Starting with students admitted this spring to enter law school in the fall of 1999, the Association will enclose a letter in every notice of admission sent to a minority applicant by the five Los Angeles County law schools. This letter will invite these students to apply for a $5,000 scholarship ($2,500 per semester) for which they will be eligible only if they enroll at one of the five schools. The letter emphasizes the Association's historical commitment to diversity and our interest in having those future law students attend a local law school and practice law in our community. The scholarship application, in addition to requiring an official transcript and financial need information, requires a 500-word personal statement on the "obstacles, if any, you have overcome in pursuing your education and what qualities and talents you would bring to the Los Angeles legal community."
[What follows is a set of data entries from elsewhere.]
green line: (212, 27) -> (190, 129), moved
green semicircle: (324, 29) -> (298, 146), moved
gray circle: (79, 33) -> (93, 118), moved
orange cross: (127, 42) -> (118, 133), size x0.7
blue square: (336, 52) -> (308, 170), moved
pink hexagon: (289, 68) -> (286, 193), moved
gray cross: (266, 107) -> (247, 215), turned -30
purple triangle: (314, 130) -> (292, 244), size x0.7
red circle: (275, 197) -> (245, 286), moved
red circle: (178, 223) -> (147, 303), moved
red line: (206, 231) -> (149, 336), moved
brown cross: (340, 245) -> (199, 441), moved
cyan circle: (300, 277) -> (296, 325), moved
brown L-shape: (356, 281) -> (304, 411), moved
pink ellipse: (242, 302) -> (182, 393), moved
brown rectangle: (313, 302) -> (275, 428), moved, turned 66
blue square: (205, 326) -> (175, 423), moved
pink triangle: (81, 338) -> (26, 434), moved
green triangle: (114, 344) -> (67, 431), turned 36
A separate Application Review Committee, chaired by Tomas Lopez of Ochoa & Sillas, will review the applications and choose the scholarship recipients. (The BASF received 195 applications for its scholarships last year and awarded 25.) Scholarship recipients will be informed of their selection and asked to confirm their acceptance of the scholarship and their intention to matriculate at a Los Angeles County law school. Scholarship recipients will be invited to attend the Association's installation dinner on June 24, 1999. We will honor both the scholarship recipients and those who contributed to the scholarship fund at the event.
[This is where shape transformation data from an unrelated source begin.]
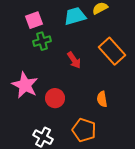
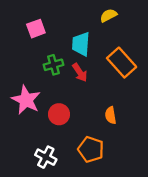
cyan trapezoid: (75, 16) -> (81, 44), moved, turned -70
green cross: (42, 41) -> (53, 65), moved

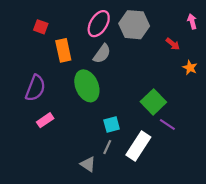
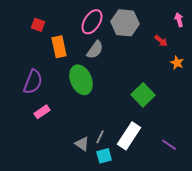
cyan square: (112, 125) -> (104, 156), moved
purple line: (167, 125) -> (169, 145), moved
gray triangle: (88, 164) -> (82, 144), moved

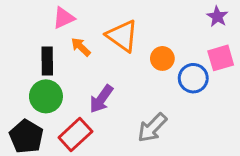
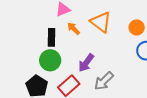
orange circle: (162, 58) -> (137, 27), moved
gray arrow: (152, 128) -> (104, 81), moved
The response of the Association's membership has already been overwhelming. Our deepest appreciation is in order for the following law firms and corporations, which have agreed to fund one or more scholarships:
- Atlantic Richfield Corporation
- Dewey Ballantine LLP
- Gibson, Dunn & Crutcher LLP
- Katten Muchin & Zavis
- Latham & Watkins
- McClintock Weston Benshoof Rochefort Rubalcava & MacCuish LLP
- Morrison & Foerster LLP
- O'Melveny & Myers LLP
- Paul, Hastings, Janofsky & Walker LLP
- Sempra Energy
- Sheppard, Mullin, Richter & Hampton LLP
- Sidley & Austin
- Skadden, Arps, Slate Meagher & Flom LLP.
Scholarship contributors will also have the opportunity to provide a mentor for a scholarship recipient, if they choose to do so.
There Is More to Do
We are not so naive as to believe that these scholarships alone will achieve the level of diversity we need, but we know that they will help. Just as the California Minority Counsel Program and the Association's minority hiring and retention goals help. Just as mentoring programs help. Just as the efforts to identify and recruit judges by affiliated specialty bars-such as the Black Women Lawyers Association, the John M. Langston Bar Association, the Mexican American Bar Association, and the Southern California Chinese Lawyers Association-help.
You too can help. To find out how you or your firm or corporation can participate, please contact Gracie Lee at (213) 896-6407 or by e-mail at firstname.lastname@example.org.
1 The statistics in this section are taken from Report of the Bay Area Minority Law Student Advisory Committee (Oct. 1998).
2 ABA Journal, Feb. 1999.
3 United We Stand, San Francisco Attorney, Aug./Sep. 1998, at 7.